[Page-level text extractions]
---

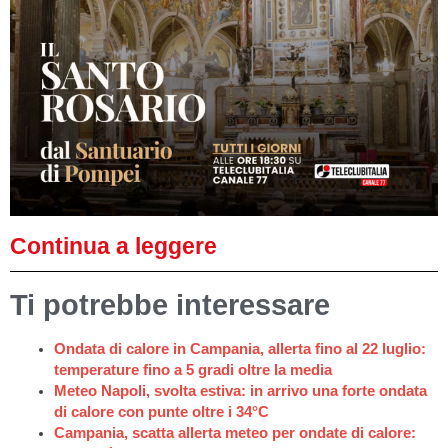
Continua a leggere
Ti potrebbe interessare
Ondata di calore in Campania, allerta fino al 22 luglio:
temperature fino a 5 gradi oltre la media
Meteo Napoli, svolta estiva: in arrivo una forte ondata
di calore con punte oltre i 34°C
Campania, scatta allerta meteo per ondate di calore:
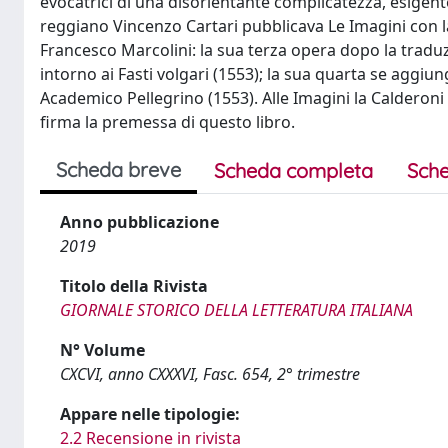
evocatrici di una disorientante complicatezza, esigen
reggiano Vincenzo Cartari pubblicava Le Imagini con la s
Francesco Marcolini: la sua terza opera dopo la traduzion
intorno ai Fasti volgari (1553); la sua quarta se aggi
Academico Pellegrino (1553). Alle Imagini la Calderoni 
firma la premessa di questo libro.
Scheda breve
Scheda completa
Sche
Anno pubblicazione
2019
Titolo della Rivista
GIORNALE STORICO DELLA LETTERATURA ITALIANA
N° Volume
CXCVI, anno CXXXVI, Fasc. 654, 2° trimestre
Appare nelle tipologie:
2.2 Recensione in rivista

---

Work to be completed -
Copy each line above that has the word "oltre".

Answer to this task -
temperature fino a 5 gradi oltre la media
di calore con punte oltre i 34°C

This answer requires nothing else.